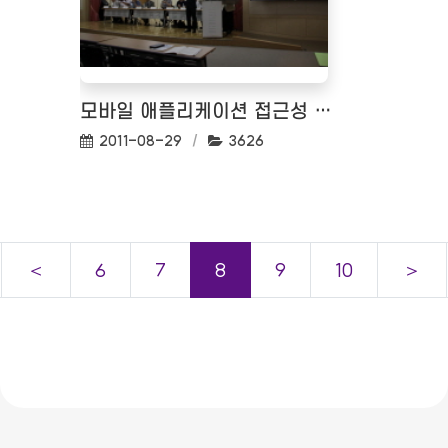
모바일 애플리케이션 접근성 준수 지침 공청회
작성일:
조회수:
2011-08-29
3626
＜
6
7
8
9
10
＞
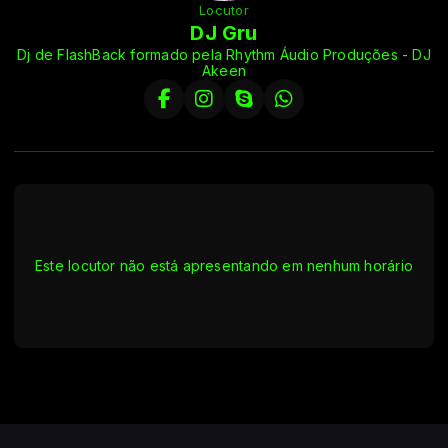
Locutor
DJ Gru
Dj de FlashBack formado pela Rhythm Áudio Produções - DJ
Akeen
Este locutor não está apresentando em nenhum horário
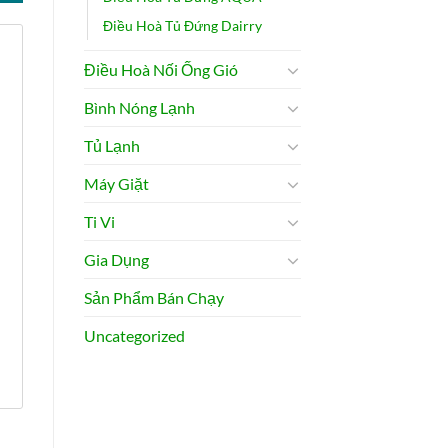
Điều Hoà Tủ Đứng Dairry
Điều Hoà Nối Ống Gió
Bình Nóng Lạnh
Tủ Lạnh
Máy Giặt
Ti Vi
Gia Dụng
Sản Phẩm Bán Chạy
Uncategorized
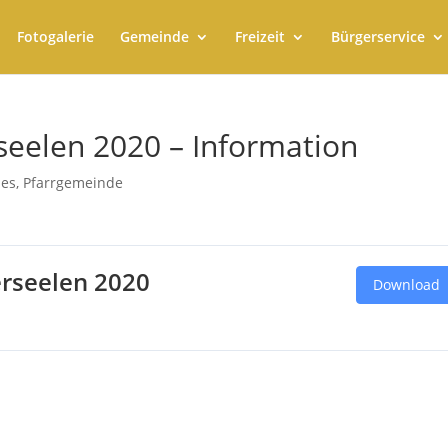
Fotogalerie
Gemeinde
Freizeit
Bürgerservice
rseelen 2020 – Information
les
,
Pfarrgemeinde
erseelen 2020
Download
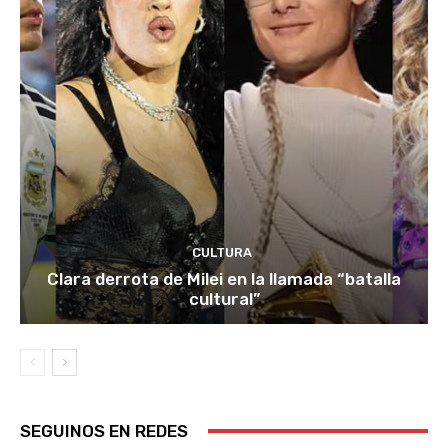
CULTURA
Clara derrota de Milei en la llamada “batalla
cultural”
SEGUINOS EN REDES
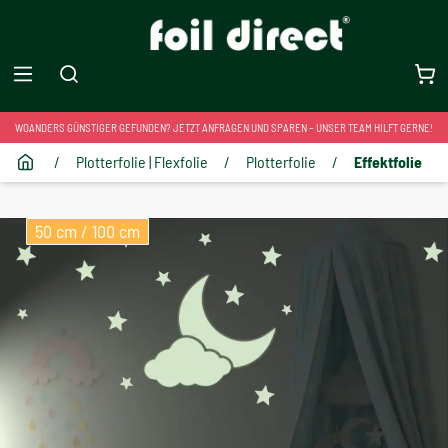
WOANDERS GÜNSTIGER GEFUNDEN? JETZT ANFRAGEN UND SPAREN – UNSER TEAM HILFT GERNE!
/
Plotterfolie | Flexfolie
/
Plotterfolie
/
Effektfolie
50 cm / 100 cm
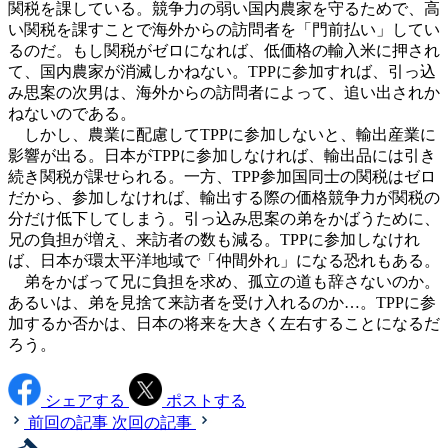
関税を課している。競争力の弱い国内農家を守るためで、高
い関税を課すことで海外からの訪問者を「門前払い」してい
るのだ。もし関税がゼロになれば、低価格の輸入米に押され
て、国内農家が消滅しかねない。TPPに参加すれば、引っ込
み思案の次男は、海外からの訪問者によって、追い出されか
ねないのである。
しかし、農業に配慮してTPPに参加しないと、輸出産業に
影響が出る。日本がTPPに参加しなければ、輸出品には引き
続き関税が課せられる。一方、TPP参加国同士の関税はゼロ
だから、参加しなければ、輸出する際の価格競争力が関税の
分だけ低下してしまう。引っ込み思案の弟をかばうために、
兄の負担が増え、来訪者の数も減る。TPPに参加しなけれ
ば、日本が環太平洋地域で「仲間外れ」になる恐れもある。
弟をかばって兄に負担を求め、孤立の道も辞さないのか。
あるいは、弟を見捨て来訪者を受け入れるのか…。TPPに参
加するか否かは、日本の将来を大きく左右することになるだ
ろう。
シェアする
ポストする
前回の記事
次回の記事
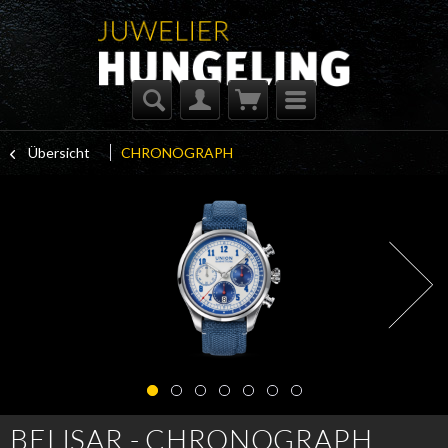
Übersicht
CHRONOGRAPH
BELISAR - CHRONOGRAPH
= = =
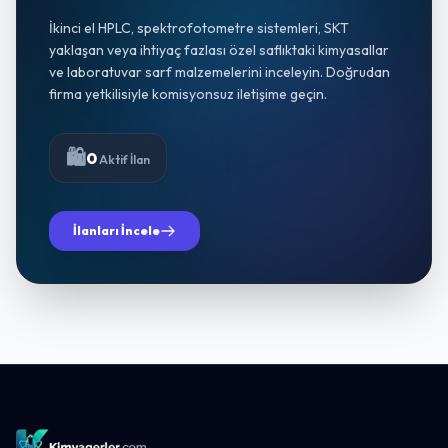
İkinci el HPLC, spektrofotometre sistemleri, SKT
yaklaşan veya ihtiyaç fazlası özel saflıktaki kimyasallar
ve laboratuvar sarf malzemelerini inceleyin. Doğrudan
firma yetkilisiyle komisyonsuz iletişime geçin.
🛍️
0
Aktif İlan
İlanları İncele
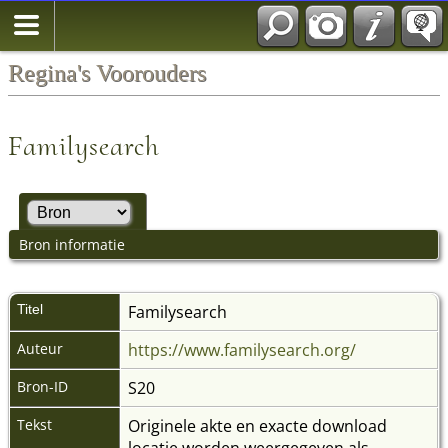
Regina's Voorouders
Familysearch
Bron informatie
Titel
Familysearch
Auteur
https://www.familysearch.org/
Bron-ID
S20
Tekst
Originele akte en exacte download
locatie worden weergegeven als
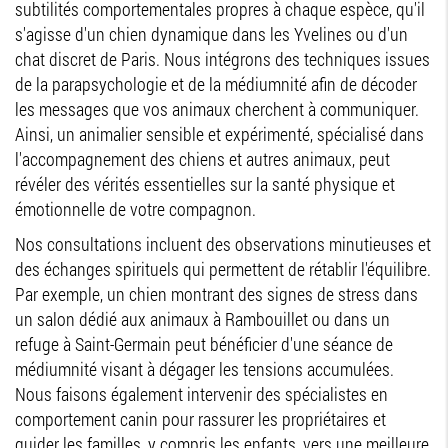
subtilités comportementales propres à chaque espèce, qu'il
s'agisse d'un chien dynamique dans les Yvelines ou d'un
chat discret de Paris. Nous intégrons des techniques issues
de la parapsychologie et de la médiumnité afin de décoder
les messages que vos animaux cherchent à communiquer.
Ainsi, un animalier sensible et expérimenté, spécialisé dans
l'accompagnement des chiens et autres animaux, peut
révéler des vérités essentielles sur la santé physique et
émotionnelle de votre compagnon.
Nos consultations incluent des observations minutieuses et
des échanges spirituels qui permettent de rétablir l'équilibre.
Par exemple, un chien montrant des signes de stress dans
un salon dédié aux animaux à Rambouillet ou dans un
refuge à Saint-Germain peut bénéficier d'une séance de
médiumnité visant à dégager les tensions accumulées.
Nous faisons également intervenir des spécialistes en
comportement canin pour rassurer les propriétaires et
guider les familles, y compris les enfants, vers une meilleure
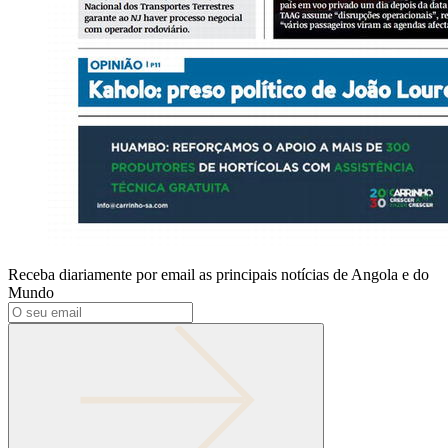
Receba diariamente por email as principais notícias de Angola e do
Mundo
= = =
ACTION ITEM |
Scan the data above and copy each line containing the word "Plotterfolie".

RESULT FOR THIS TASK |
Plotterfolie | Flexfolie
Plotterfolie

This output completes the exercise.